Bildgebung durch Phasenkontrast
Für die vorliegende Studie durchleuchteten die Forscher eine rund 40 Kubikmillimeter grosse Gewebeprobe eines menschlichen Hirns mit Synchrotronstrahlung und ermittelten den Phasenschub der Röntgenstrahlung. Dieses Phasenkontrast-Verfahren liefert den besseren Kontrast als die herkömmliche Röntgentechnik, die auf der – je nach Gewebe unterschiedlichen – Schwächung der Röntgenstrahlung beruht. Die Pixelgrösse lag dabei zwischen 1,75 und 0,45 Mikrometern – hundertmal kleiner als der Durchmesser eines menschlichen Haars.

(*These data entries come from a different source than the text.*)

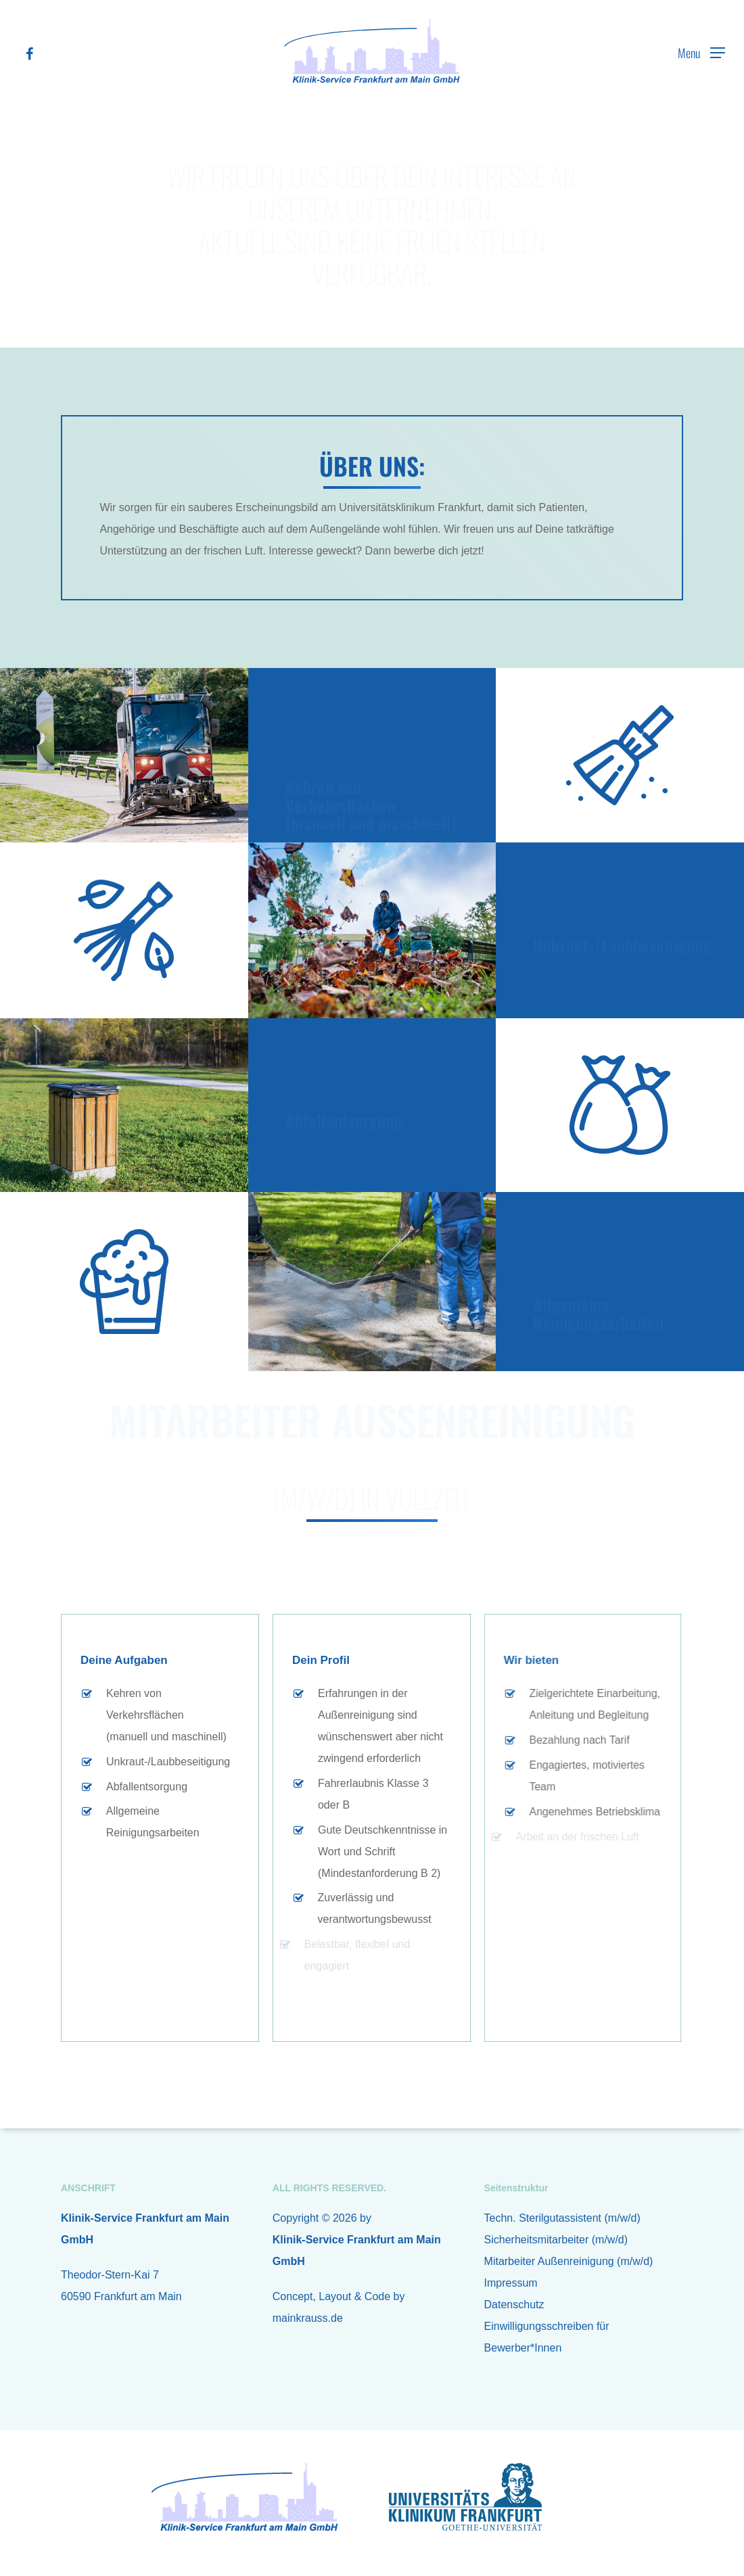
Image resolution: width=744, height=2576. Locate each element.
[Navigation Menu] (701, 52)
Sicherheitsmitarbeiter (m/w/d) (556, 2239)
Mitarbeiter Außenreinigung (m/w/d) (568, 2261)
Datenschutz (514, 2304)
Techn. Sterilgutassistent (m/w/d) (562, 2218)
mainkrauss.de (308, 2318)
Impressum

Im anschliessend berechneten dreidimensionalen tomographischen Datensatz lassen sich nicht nur einzelne Purkinjezellen, sondern auch ihr stark verästelten Dendritenbaum und die im Zellkern gelegenen Kernkörperchen (Nukleoli) klar erkennen.
Automatische Erkennung der Zellen
Da eine manuelle Analyse der riesigen Datenmenge kaum zu leisten wäre, erfolgte die automatische Identifizierung der Purkinjezellen mit einem eigens entwickelten Segmentierungsalgorithmus, der die Nervenzellen an ihrer charakteristischen Geometrie erkennt. So konnten die Forscher Tausende Purkinjezellen identifizieren und ihre Oberflächendichte mit unerreichter Genauigkeit bestimmen, was Rückschlüsse auf das Alter und den Gesundheitszustand des Menschen vor seinem Tod erlaubt.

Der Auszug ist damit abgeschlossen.